Les toutes dernières images du film (et ce choix de montage n'est pas innocent) donnent la parole à Jonathan Badaoui, l'un des enfants martyr à l'origine de cet emballement médiatique et judicaire mortifère. Mais pourquoi lui donner le mot de la fin ?? Pourquoi cette mise en scène (lumière, décor solennel...), qui sacralise en quelque sorte sa parole
?
Pour un film qui fait répéter de nombreuses fois (par la bouches des avocats) à quel point la présomption d'innocence a été bafouée dans cette affaire, ces dernières minutes nous lassent dans un état de sidération absolu. [spoiler]Qu'ont dû ressentir les accusés d'Outreau en entendant ce jeune homme déclarer devant des millions de téléspectateurs que les accusés étaient coupables et n'auraient jamais dû être remis en liberté ?

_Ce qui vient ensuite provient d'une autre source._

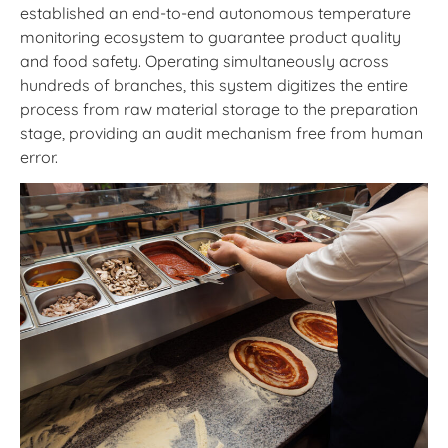
established an end-to-end autonomous temperature
monitoring ecosystem to guarantee product quality
and food safety. Operating simultaneously across
hundreds of branches, this system digitizes the entire
process from raw material storage to the preparation
stage, providing an audit mechanism free from human
error.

Il y pire que de bafouer la présomption d'innocence. C'est de remettre en cause la chose jugée. On aurait dû rappeler aux réalisateurs et aux producteurs que les 13 accusés d'Outreau n'ont été pas été acquittés sur le bénéfice du doute. Ils ont été innocentés, lavés de toute accusation, de tous soupçon, en l'absence irréfutable de toute preuve, ce qui constitue une différence de taille et les absout définitivement des crimes dont ils ont été injustement chargés. [spoiler]Or la série risque d'instiller - par ce dernier témoignage - le doute dans l'esprit de certains télépectateurs. Mais le doute n'est plus de mise. Il est même tout bonnement impensable voire scandaleux, à l'heure d'aujourd'hui, de laisser supposer (comme le fait le documentaire, ne serait-ce que l'espace de quelques minutes de fin) que les malhuereux accusés ne sont peu être pas innocents.